**What to produce**
Which lines of the data contain the string "bancario"? Copy every one.

Collected data:
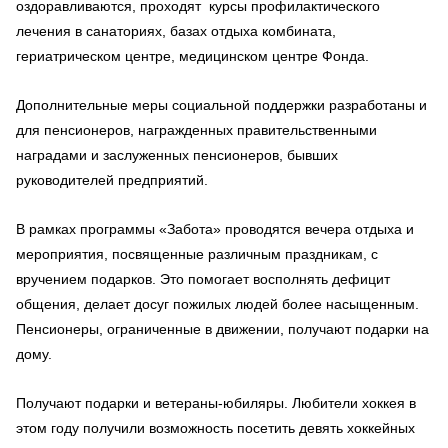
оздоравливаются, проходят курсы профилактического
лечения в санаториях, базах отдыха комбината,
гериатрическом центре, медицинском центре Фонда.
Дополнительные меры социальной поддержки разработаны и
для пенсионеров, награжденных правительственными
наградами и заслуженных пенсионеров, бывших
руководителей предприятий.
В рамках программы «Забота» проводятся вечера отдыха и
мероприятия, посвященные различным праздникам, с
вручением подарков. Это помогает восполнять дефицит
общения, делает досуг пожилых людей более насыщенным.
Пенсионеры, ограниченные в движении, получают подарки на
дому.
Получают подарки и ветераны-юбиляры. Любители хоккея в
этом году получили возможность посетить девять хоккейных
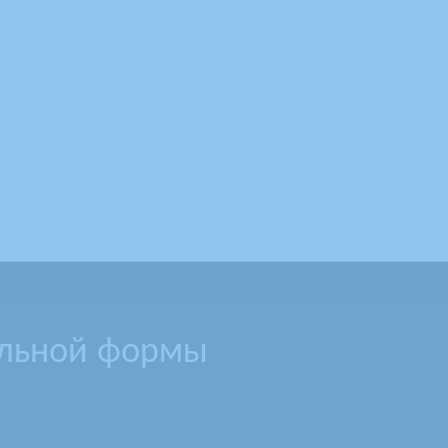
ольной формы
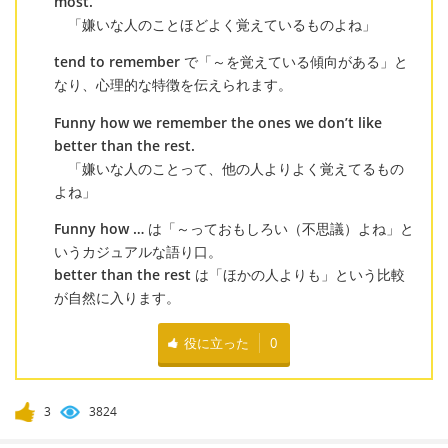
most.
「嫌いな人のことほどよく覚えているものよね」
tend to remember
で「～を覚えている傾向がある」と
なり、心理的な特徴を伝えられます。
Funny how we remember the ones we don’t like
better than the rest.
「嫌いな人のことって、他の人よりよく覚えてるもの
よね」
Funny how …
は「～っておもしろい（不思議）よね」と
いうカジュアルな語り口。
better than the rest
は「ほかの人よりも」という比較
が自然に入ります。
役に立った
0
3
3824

--

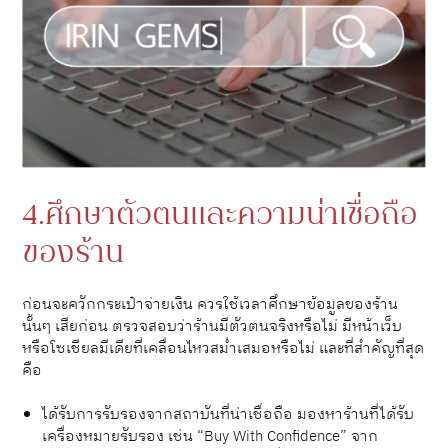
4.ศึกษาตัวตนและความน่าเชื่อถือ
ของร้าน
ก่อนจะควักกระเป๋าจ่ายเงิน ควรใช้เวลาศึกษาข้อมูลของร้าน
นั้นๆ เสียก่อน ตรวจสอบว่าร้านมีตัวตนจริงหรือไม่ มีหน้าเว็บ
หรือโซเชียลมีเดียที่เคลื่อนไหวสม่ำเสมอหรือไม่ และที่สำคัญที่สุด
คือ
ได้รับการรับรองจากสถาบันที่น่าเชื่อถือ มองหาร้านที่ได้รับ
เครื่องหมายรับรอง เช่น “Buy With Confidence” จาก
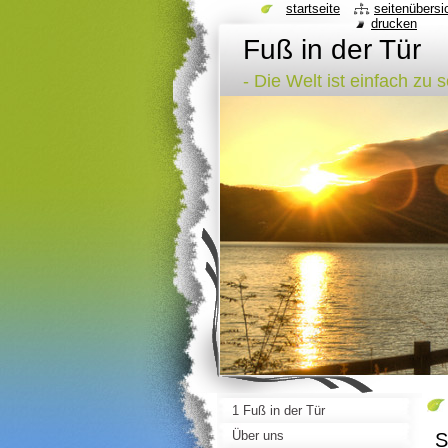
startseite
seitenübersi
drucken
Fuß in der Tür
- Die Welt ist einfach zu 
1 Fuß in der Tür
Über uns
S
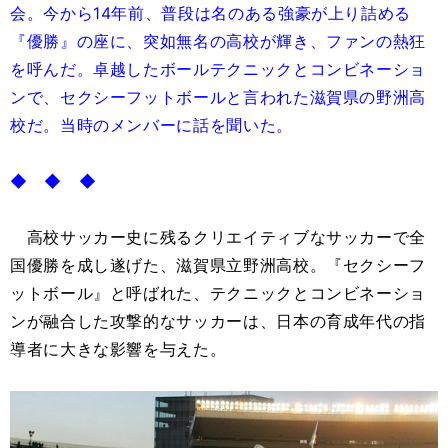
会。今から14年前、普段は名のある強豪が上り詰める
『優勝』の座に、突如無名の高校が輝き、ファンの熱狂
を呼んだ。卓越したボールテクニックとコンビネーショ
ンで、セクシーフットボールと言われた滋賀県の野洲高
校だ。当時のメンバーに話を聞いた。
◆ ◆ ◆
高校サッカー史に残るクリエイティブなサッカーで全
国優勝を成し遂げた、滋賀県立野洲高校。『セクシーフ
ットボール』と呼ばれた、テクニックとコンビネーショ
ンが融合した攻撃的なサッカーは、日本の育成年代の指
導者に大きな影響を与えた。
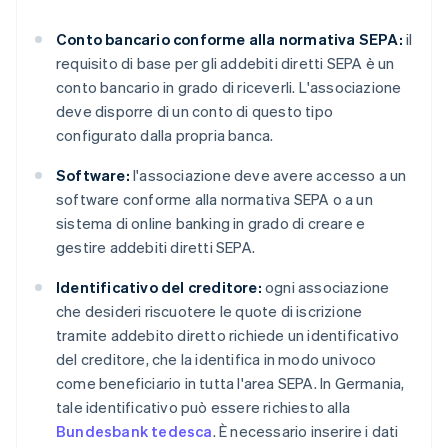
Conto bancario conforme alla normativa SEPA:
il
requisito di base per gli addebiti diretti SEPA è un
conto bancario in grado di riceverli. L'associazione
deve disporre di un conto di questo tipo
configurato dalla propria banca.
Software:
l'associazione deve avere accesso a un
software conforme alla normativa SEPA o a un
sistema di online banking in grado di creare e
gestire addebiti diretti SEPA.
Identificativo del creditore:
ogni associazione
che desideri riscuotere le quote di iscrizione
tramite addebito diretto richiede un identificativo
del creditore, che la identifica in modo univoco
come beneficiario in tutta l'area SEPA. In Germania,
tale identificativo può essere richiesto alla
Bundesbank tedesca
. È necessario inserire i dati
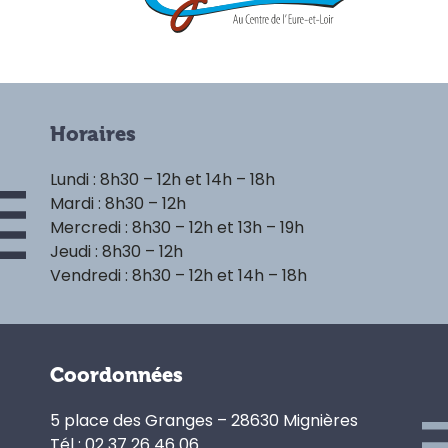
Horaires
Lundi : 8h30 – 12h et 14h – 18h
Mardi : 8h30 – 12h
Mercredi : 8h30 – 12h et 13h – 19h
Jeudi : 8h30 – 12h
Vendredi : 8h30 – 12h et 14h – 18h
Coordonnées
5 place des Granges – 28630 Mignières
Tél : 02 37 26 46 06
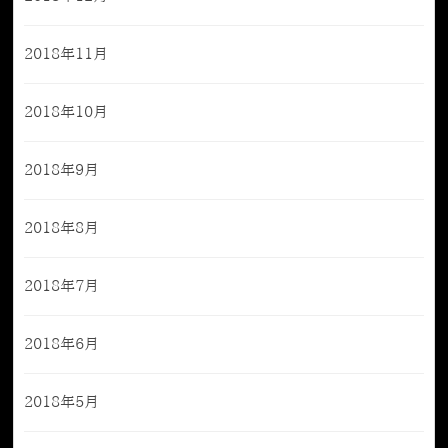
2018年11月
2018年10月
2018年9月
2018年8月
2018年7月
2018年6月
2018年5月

* * *

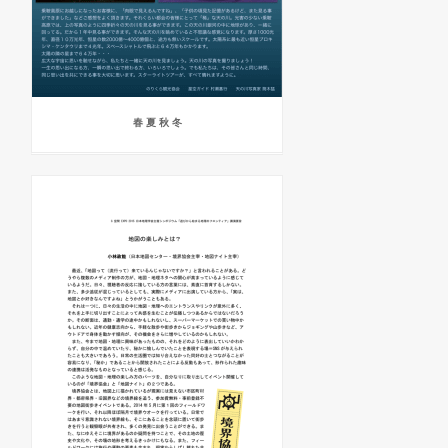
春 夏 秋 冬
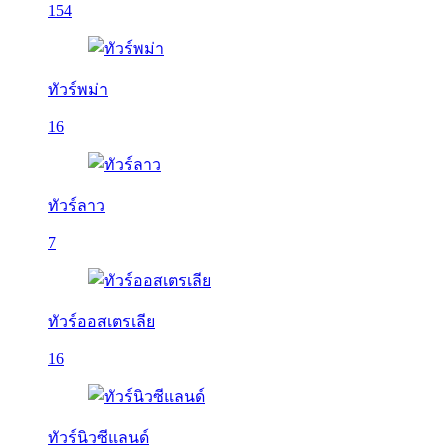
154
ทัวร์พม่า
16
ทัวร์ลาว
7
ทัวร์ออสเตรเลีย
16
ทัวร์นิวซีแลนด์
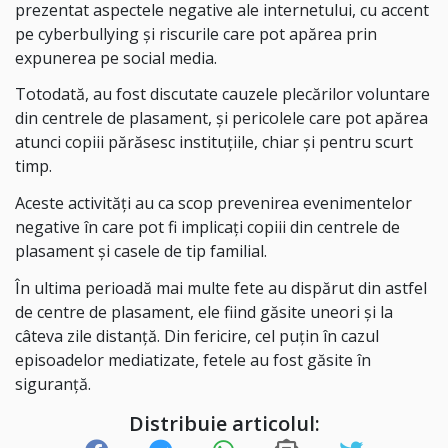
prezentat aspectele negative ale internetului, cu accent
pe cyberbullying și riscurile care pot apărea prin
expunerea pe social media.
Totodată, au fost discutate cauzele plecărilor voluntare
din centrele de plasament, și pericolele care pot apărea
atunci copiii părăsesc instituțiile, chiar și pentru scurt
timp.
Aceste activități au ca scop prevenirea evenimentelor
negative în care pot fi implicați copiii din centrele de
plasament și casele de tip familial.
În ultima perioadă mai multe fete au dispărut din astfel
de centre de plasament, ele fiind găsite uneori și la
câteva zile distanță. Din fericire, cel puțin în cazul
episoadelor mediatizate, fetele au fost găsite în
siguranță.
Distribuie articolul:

**Solved exercise**
Conto bancario conforme alla normativa SEPA:
conto bancario in grado di riceverli. L'associazione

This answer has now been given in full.